C’est à cette époque qu’il rencontre l’harmoniciste Jim Zeller. Ensemble, ils jamment avec tous les grands noms du blues : Muddy Waters, Willy Dixon, Buddy Guy, Junior Wells, James Cotton, B.B. King. Il participe aux revues musicales de François Guy, accompagne la chanteuse Priscilla et se joint au groupe Offenbach qu’il quittera huit mois plus tard, juste avant la sortie de l’album Traversion. Il fait ensuite la rencontre de Murray Head, avec qui il joue à la Place des Arts au moment de son grand succès Say It Ain’t So.  

Accompagnant Steve Faulkner, il fait la connaissance de Michel Lamothe, l’un des membres fondateurs de Corbeau. Après avoir joint le groupe, il devient l’un de ses moteurs créatifs, cosignant les chansons avec l’autrice-compositrice-interprète Marjo, qui deviendra ensuite sa compagne de vie à la sortie du deuxième disque de Corbeau, Fou. La fusion des riffs de guitare mélodiques de Millaire avec la voix puissante de Marjo est certes l’un des éléments clés du succès de Corbeau.
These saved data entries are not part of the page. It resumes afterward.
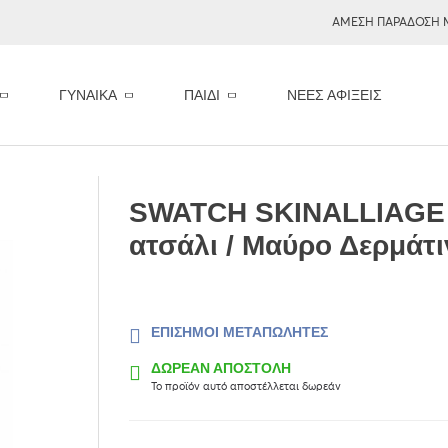
ΑΜΕΣΗ ΠΑΡΑΔΟΣΗ 
ΓΥΝΑΙΚΑ
ΠΑΙΔΙ
ΝΈΕΣ ΑΦΊΞΕΙΣ
SWATCH SKINALLIAGE
ατσάλι / Μαύρο Δερμάτ
ΕΠΊΣΗΜΟΙ ΜΕΤΑΠΩΛΗΤΈΣ
ΔΩΡΕΑΝ ΑΠΟΣΤΟΛΗ
Το προϊόν αυτό αποστέλλεται δωρεάν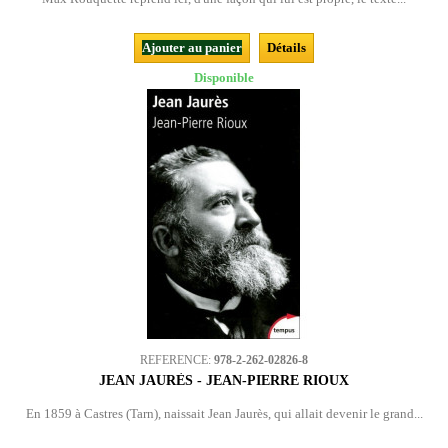
Ajouter au panier
Détails
Disponible
REFERENCE:
978-2-262-02826-8
JEAN JAURÈS - JEAN-PIERRE RIOUX
En 1859 à Castres (Tarn), naissait Jean Jaurès, qui allait devenir le grand...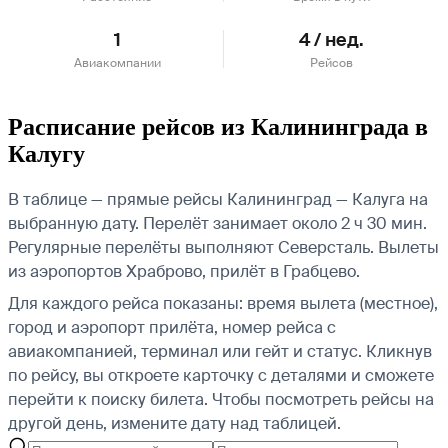
1
4 / нед.
Авиакомпании
Рейсов
Расписание рейсов из Калининграда в
Калугу
В таблице — прямые рейсы Калининград — Калуга на
выбранную дату. Перелёт занимает около 2 ч 30 мин.
Регулярные перелёты выполняют Северсталь.
Вылеты
из аэропортов Храброво, прилёт в Грабцево.
Для каждого рейса показаны: время вылета (местное),
город и аэропорт прилёта, номер рейса с
авиакомпанией, терминал или гейт и статус. Кликнув
по рейсу, вы откроете карточку с деталями и сможете
перейти к поиску билета.
Чтобы посмотреть рейсы на
другой день, измените дату над таблицей.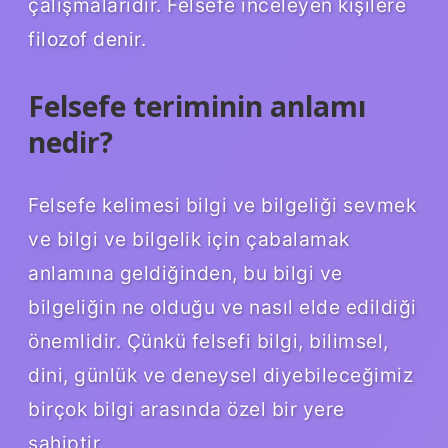
çalışmalarıdır. Felsefe inceleyen kişilere
filozof denir.
Felsefe teriminin anlamı
nedir?
Felsefe kelimesi bilgi ve bilgeliği sevmek
ve bilgi ve bilgelik için çabalamak
anlamına geldiğinden, bu bilgi ve
bilgeliğin ne olduğu ve nasıl elde edildiği
önemlidir. Çünkü felsefi bilgi, bilimsel,
dini, günlük ve deneysel diyebileceğimiz
birçok bilgi arasında özel bir yere
sahiptir.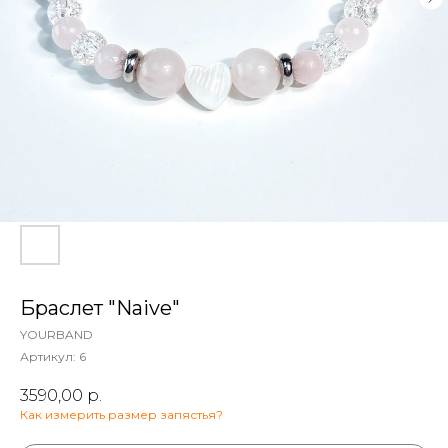
Браслет "Naive"
YOURBAND
Артикул:
6
3590,00
р.
Как измерить размер запястья?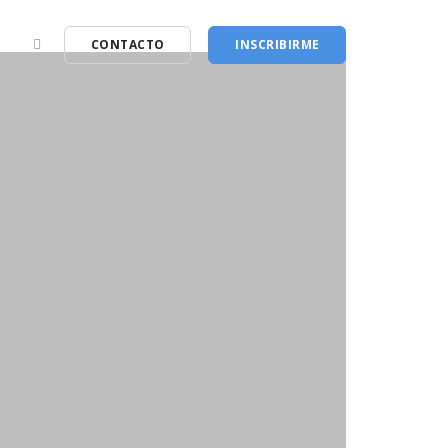
CONTACTO
INSCRIBIRME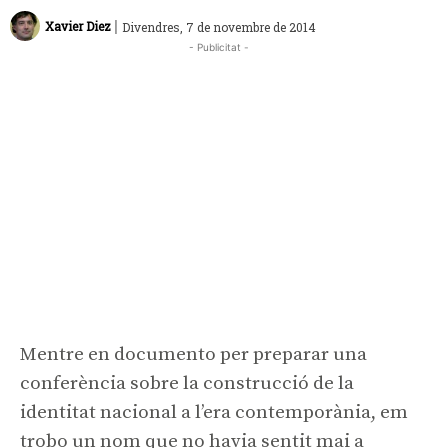
|
Xavier Diez
Divendres, 7 de novembre de 2014
- Publicitat -
Mentre en documento per preparar una
conferència sobre la construcció de la
identitat nacional a l’era contemporània, em
trobo un nom que no havia sentit mai a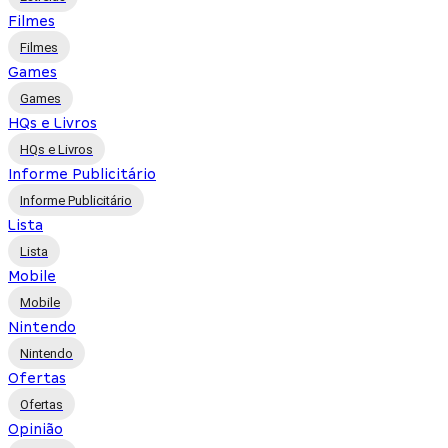
Filmes
Filmes
Games
Games
HQs e Livros
HQs e Livros
Informe Publicitário
Informe Publicitário
Lista
Lista
Mobile
Mobile
Nintendo
Nintendo
Ofertas
Ofertas
Opinião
Plusieurs chansons, que l’on pense seulement à Ailleurs, Illégal et J’lâche pas – sont devenues des hymnes du rock québécois. 

Marjo et Millaire quittent Corbeau en 1984 et se mettent à travailler ensemble sur le premier album solo de l’interprète. Lancé en 1986, Celle qui va connaît un succès retentissant ici et en France (plus de 200000 exemplaires vendus) et remporte le Félix de l’Album rock. Cette collaboration musicale, qui s’étendra sur plusieurs années, sera extrêmement fructueuse et donnera de nombreuses chansons intemporelles : Chats sauvages, Impoésie et Doux deviennent des incontournables de la discographie de l’artiste. 

Au fil des années, Jean Millaire a exploré divers horizons musicaux, collaborant avec une multitude d’artistes et explorant de nouveaux styles. Sa curiosité musicale l’a poussé à intégrer des influences jazz, blues et folk dans son jeu de guitare, créant ainsi une signature sonore riche et variée. Sa maîtrise de la guitare, sa sensibilité et son désir constant d’explorer de nouvelles voies en ont fait l’un des guitaristes les plus respectés du Québec.